Wherever the word "dienām" occurs in the lines below, copy the whole line.

─── DATA EXCERPTS ───

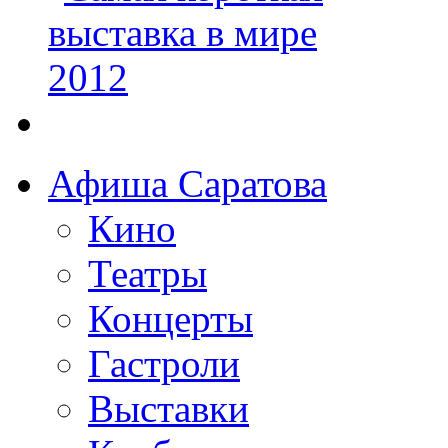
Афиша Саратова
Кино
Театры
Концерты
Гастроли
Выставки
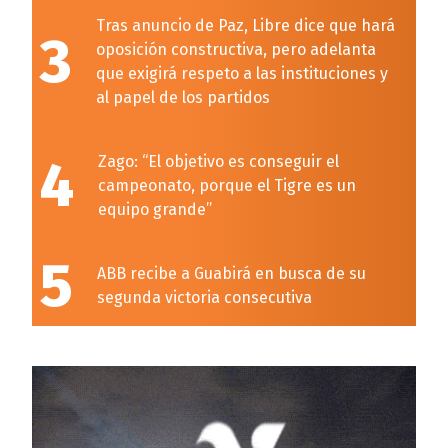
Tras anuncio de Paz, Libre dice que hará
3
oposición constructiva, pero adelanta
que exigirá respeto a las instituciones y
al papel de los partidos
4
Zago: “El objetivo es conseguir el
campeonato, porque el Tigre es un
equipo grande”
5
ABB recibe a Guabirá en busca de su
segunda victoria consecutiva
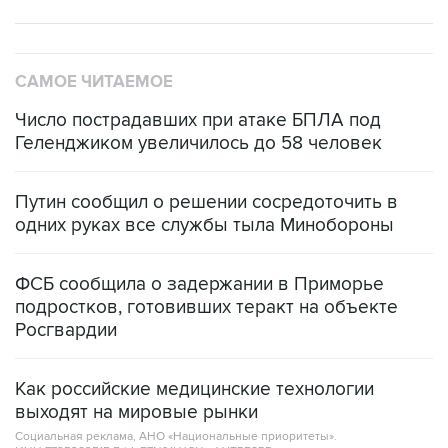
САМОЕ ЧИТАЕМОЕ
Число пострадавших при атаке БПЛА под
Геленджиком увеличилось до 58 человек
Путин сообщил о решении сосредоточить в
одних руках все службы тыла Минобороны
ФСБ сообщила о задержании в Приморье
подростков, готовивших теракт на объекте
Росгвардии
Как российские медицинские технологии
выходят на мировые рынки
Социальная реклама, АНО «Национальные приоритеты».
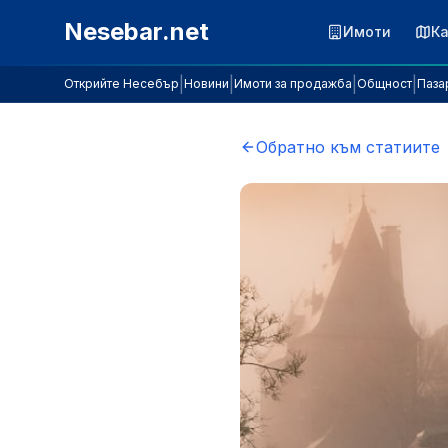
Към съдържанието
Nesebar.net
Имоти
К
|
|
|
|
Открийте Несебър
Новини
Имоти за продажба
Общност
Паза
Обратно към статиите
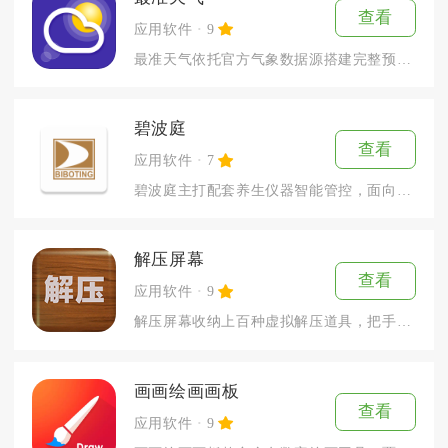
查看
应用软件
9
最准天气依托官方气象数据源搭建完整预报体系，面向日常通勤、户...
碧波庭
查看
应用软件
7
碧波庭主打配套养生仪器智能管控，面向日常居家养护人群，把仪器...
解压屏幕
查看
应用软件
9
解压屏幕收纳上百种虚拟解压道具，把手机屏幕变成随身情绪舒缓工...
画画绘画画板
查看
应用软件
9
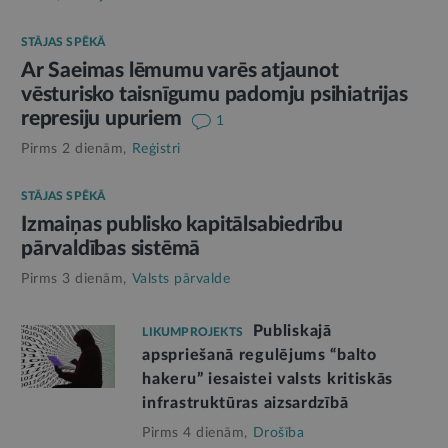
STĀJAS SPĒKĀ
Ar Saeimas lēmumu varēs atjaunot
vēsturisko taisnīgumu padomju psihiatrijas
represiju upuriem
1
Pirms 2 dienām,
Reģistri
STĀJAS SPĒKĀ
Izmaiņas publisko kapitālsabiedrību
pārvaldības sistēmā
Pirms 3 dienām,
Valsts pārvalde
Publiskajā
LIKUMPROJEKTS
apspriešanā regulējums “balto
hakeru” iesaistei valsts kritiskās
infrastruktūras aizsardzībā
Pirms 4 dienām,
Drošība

───

[SOLUTION]
Pirms 2 dienām,
Pirms 3 dienām,
Pirms 4 dienām,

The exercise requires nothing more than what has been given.